ACTIVITY — Each line of the records below that holds "اختیارف" should be returned.

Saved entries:

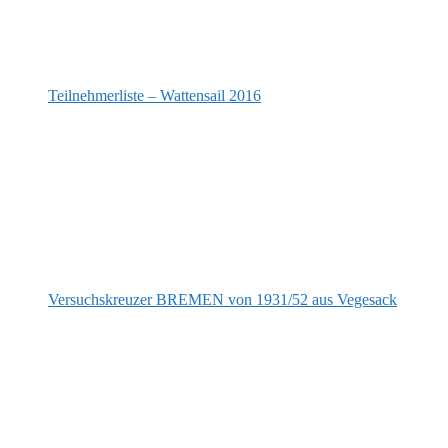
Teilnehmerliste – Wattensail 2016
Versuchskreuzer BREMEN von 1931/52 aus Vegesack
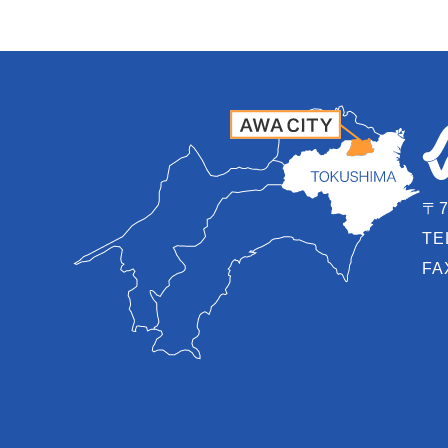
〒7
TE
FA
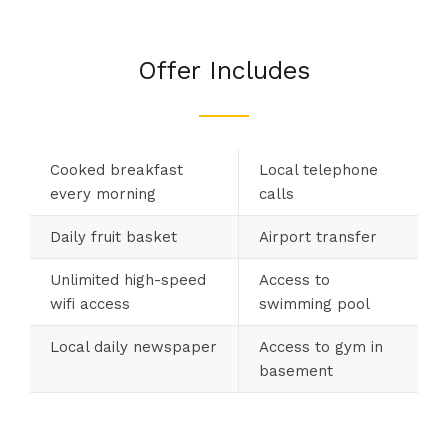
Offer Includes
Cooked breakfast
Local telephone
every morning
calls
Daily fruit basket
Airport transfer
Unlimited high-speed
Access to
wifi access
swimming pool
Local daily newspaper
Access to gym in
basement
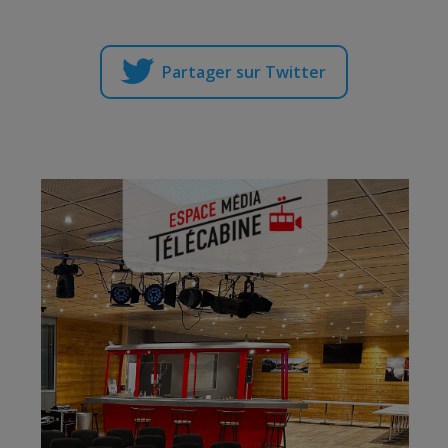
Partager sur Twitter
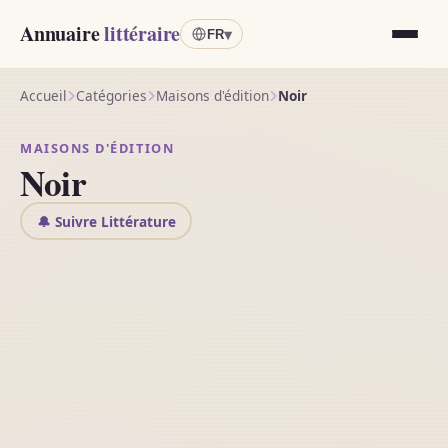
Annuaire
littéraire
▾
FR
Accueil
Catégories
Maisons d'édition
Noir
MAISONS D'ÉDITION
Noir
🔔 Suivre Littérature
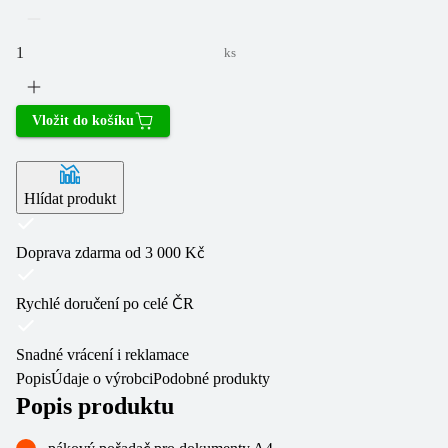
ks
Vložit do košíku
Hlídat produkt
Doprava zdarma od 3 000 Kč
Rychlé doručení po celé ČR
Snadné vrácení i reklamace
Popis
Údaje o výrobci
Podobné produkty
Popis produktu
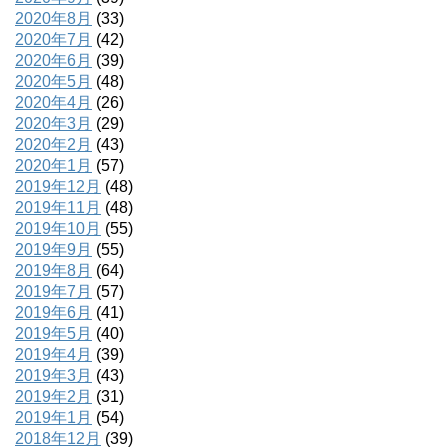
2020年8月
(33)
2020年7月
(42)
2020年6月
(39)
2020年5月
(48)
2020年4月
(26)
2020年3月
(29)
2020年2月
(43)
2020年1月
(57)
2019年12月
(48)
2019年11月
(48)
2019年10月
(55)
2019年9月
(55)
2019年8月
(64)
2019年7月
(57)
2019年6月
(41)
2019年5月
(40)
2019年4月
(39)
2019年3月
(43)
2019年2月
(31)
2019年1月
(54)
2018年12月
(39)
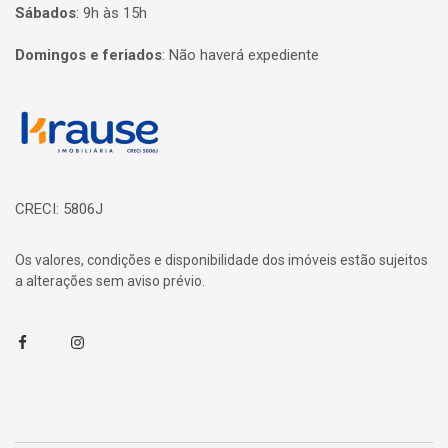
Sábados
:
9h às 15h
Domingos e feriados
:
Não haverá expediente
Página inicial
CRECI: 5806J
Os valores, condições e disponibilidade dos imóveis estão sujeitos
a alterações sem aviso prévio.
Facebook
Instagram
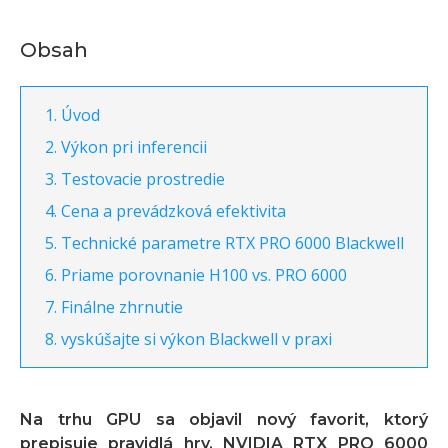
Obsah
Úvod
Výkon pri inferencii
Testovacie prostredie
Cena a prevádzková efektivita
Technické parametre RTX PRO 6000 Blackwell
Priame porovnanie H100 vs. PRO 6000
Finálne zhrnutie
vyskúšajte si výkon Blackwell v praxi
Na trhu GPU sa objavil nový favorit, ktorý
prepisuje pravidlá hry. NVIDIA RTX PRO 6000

...

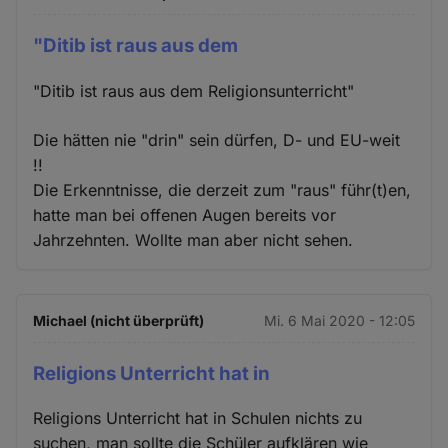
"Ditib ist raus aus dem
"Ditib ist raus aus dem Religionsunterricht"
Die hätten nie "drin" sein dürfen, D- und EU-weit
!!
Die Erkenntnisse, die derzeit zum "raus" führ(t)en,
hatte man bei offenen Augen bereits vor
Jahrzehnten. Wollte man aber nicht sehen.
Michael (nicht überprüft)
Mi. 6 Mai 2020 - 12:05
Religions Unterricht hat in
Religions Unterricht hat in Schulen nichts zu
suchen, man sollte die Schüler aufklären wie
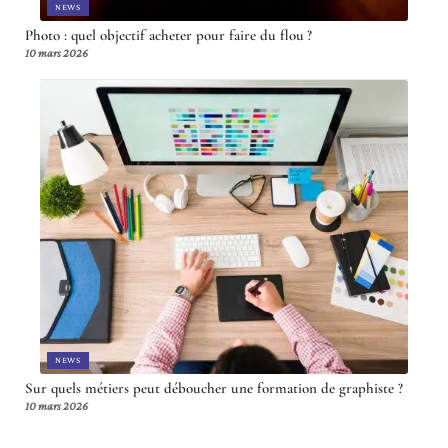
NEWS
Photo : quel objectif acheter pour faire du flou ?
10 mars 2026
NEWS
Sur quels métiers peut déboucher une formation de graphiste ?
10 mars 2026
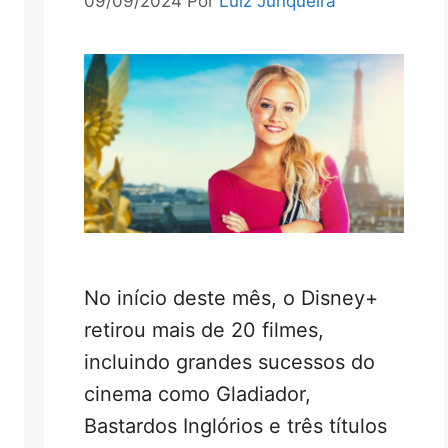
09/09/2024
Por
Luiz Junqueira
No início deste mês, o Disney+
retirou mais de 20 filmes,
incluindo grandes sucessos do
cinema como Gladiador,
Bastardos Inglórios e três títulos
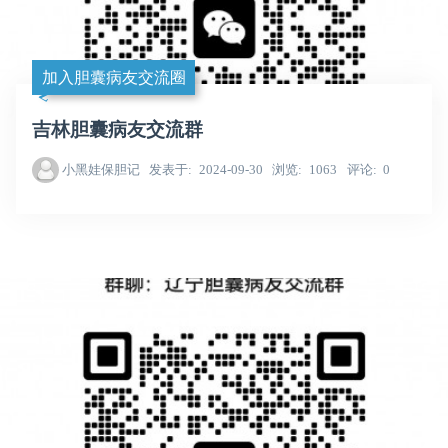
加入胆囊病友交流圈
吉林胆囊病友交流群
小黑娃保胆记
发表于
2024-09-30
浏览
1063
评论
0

---

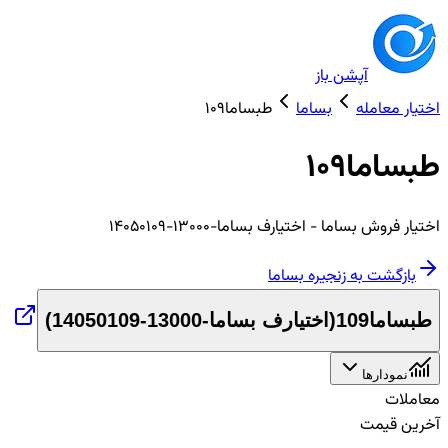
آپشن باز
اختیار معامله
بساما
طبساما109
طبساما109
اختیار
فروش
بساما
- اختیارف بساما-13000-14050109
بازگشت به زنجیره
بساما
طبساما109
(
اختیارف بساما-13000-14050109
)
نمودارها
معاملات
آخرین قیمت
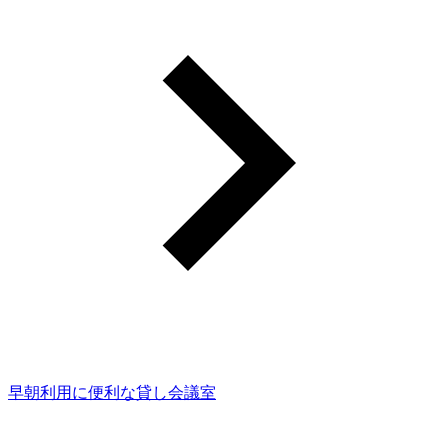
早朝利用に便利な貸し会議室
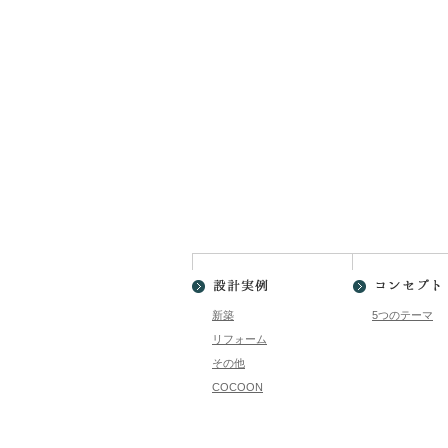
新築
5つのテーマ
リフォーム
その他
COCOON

YOUR RESPONSE —
- اختیارف بساما-13000-14050109
اختیارف بساما-13000-14050109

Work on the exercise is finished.